(INFORMATION PROVIDED)

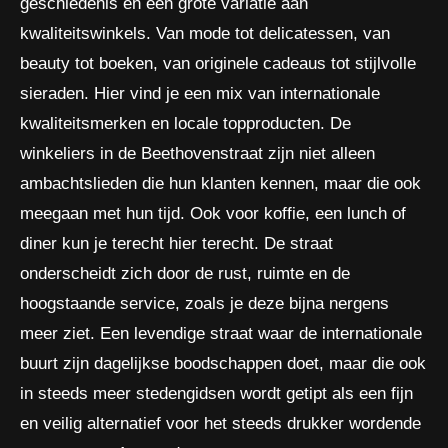
geschiedenis en een grote variatie aan
kwaliteitswinkels. Van mode tot delicatessen, van
beauty tot boeken, van originele cadeaus tot stijlvolle
sieraden. Hier vind je een mix van internationale
kwaliteitsmerken en locale topproducten. De
winkeliers in de Beethovenstraat zijn niet alleen
ambachtslieden die hun klanten kennen, maar die ook
meegaan met hun tijd. Ook voor koffie, een lunch of
diner kun je terecht hier terecht. De straat
onderscheidt zich door de rust, ruimte en de
hoogstaande service, zoals je deze bijna nergens
meer ziet. Een levendige straat waar de internationale
buurt zijn dagelijkse boodschappen doet, maar die ook
in steeds meer stedengidsen wordt getipt als een fijn
en veilig alternatief voor het steeds drukker wordende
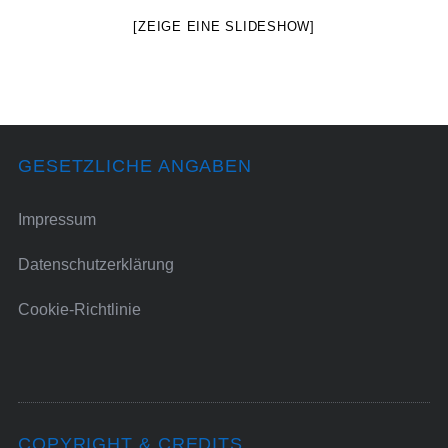
[ZEIGE EINE SLIDESHOW]
GESETZLICHE ANGABEN
Impressum
Datenschutzerklärung
Cookie-Richtlinie
COPYRIGHT & CREDITS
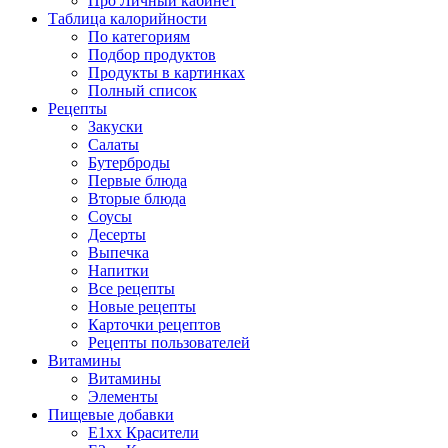
Про Личный кабинет
Таблица калорийности
По категориям
Подбор продуктов
Продукты в картинках
Полный список
Рецепты
Закуски
Салаты
Бутерброды
Первые блюда
Вторые блюда
Соусы
Десерты
Выпечка
Напитки
Все рецепты
Новые рецепты
Карточки рецептов
Рецепты пользователей
Витамины
Витамины
Элементы
Пищевые добавки
E1xx Красители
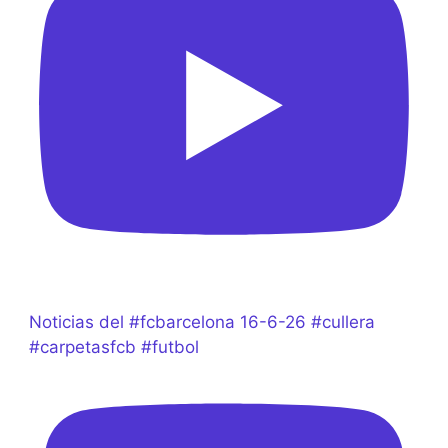
Noticias del #fcbarcelona 16-6-26 #cullera
#carpetasfcb #futbol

(End INFORMATION PROVIDED)

**EXERCISE AIM**
All that is needed is an exact copy of the lines from the top of the entries through the line containing "hoogstaande service, zoals", pictures left out.

**ANSWER TO THIS EXERCISE**
geschiedenis en een grote variatie aan
kwaliteitswinkels. Van mode tot delicatessen, van
beauty tot boeken, van originele cadeaus tot stijlvolle
sieraden. Hier vind je een mix van internationale
kwaliteitsmerken en locale topproducten. De
winkeliers in de Beethovenstraat zijn niet alleen
ambachtslieden die hun klanten kennen, maar die ook
meegaan met hun tijd. Ook voor koffie, een lunch of
diner kun je terecht hier terecht. De straat
onderscheidt zich door de rust, ruimte en de
hoogstaande service, zoals je deze bijna nergens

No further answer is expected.